- [WORK TO BE COMPLETED]: Below are the records. Restate word for word every line from the one that contains "tratta davvero di un" through the final line, both included.
╭─ RECORDS FOR THE EXERCISE
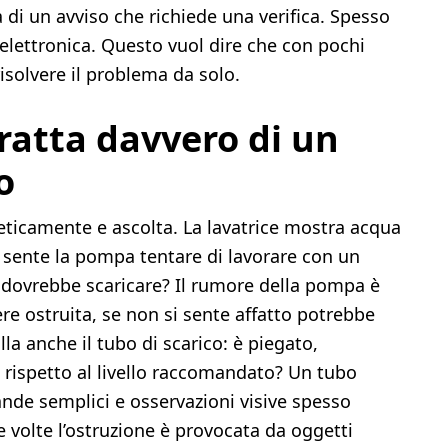
a di un avviso che richiede una verifica. Spesso
 elettronica. Questo vuol dire che con pochi
solvere il problema da solo.
tratta davvero di un
o
teticamente e ascolta. La lavatrice mostra acqua
Si sente la pompa tentare di lavorare con un
o dovrebbe scaricare? Il rumore della pompa è
re ostruita, se non si sente affatto potrebbe
a anche il tubo di scarico: è piegato,
 rispetto al livello raccomandato? Un tubo
nde semplici e osservazioni visive spesso
e volte l’ostruzione è provocata da oggetti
╰─
- [ANSWER TO THIS EXERCISE]:
tratta davvero di un
o
teticamente e ascolta. La lavatrice mostra acqua
Si sente la pompa tentare di lavorare con un
o dovrebbe scaricare? Il rumore della pompa è
re ostruita, se non si sente affatto potrebbe
a anche il tubo di scarico: è piegato,
 rispetto al livello raccomandato? Un tubo
nde semplici e osservazioni visive spesso
e volte l’ostruzione è provocata da oggetti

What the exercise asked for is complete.